• [Directions for this task]: Count every line in the entries below that contains the word "Jedes", and give only that number.
Segment Start: Records provided
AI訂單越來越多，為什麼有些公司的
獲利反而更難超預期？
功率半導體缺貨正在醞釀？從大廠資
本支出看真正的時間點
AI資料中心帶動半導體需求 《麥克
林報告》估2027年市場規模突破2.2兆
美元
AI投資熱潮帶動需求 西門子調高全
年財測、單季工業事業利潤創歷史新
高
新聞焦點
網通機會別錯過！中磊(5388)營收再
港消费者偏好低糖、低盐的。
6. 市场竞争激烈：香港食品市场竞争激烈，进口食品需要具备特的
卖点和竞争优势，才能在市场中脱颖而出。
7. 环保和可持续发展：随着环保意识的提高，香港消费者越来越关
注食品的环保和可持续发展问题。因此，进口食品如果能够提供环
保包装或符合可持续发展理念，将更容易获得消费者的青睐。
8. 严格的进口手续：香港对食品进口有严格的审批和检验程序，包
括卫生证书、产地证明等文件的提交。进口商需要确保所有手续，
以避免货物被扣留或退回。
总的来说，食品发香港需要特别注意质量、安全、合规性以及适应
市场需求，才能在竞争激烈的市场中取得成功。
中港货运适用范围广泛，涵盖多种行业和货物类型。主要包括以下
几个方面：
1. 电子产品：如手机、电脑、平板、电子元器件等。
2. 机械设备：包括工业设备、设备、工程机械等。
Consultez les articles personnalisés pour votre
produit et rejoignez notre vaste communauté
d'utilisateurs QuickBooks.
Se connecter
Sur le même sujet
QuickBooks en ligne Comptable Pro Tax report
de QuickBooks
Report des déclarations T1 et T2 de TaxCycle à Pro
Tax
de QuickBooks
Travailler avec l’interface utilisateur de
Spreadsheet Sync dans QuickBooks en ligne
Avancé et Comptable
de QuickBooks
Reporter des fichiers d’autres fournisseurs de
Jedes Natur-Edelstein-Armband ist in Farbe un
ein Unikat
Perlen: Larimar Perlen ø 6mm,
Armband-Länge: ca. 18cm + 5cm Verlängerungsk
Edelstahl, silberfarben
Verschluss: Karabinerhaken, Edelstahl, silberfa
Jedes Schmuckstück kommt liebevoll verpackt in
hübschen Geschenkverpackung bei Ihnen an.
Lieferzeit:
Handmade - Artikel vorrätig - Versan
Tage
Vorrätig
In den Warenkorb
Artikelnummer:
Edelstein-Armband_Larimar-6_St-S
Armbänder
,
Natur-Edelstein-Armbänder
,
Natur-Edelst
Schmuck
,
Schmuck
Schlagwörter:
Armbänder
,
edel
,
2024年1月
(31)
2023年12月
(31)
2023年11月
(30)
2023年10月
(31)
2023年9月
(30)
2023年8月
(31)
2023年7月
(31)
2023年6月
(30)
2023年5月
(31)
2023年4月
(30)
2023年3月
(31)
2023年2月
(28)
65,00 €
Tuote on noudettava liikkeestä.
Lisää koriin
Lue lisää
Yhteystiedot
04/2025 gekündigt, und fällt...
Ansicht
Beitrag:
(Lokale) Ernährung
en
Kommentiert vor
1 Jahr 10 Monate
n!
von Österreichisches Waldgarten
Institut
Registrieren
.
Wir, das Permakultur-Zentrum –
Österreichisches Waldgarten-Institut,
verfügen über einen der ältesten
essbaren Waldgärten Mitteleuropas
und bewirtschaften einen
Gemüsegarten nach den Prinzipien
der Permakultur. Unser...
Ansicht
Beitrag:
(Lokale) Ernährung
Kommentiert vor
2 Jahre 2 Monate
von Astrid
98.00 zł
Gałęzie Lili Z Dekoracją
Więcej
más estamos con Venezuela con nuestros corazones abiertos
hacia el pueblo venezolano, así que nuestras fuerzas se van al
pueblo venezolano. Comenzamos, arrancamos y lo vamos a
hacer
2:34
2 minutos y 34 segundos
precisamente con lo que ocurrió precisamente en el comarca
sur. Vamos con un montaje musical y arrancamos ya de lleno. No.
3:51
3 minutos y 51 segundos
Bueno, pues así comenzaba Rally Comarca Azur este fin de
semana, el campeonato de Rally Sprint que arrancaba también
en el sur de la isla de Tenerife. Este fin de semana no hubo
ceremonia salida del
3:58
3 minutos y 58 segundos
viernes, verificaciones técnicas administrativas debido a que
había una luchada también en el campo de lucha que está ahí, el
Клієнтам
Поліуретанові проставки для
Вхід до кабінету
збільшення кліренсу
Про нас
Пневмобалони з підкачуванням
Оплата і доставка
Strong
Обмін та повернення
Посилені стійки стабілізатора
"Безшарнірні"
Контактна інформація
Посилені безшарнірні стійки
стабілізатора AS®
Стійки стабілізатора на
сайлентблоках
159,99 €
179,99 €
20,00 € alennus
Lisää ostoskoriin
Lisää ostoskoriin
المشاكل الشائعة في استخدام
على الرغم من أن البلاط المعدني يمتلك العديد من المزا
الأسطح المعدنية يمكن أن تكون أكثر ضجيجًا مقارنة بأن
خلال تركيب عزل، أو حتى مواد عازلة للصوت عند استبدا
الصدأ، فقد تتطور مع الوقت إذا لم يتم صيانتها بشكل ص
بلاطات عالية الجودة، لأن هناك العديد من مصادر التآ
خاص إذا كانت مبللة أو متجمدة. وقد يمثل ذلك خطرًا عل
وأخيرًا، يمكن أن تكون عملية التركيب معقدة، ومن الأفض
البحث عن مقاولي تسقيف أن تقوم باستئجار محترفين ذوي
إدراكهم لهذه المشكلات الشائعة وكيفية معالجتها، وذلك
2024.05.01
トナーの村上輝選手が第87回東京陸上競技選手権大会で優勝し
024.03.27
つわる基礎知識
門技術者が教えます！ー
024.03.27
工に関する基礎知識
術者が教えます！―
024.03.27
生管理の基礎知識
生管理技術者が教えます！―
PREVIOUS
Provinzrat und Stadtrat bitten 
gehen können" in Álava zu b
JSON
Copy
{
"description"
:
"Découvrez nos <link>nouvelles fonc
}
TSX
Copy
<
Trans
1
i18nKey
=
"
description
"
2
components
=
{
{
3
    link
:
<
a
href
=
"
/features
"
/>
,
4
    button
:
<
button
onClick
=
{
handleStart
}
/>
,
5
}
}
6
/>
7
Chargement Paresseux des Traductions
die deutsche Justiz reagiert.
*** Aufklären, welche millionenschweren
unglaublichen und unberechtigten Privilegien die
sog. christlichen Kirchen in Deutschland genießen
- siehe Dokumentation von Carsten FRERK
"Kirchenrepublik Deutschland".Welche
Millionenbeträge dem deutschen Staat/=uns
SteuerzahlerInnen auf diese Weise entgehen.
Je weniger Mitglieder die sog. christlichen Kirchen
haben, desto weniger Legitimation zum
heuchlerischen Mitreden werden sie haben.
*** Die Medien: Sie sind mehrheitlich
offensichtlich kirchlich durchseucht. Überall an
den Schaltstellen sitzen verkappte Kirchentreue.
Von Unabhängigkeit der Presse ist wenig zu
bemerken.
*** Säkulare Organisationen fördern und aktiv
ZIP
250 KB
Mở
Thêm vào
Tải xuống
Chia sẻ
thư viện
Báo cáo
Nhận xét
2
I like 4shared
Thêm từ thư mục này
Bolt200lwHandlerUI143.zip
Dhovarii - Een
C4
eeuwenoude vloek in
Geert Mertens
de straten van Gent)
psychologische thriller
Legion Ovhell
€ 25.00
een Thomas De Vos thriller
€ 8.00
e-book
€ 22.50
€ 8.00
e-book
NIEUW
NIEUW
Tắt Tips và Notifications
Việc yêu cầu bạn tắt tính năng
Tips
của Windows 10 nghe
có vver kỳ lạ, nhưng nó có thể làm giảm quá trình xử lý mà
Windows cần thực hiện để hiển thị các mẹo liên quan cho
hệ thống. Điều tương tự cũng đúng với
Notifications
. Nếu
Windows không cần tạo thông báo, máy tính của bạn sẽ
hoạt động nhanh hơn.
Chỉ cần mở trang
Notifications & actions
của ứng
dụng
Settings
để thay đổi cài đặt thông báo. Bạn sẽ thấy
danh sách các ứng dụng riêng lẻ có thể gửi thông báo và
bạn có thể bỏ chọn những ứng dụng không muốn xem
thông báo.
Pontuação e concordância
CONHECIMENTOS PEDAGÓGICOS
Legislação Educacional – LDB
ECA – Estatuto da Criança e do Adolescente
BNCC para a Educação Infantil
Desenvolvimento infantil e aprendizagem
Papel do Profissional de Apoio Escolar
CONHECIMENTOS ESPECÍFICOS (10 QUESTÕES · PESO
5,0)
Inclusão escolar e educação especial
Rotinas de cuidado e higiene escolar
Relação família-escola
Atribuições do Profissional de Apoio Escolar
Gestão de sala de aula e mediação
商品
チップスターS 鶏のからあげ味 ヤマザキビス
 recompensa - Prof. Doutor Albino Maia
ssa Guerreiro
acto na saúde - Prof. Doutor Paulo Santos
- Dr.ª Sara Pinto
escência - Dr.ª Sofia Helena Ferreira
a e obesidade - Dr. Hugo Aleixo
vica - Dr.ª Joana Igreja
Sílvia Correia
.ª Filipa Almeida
Segment End: Records provided
• [Exercise solution]: 2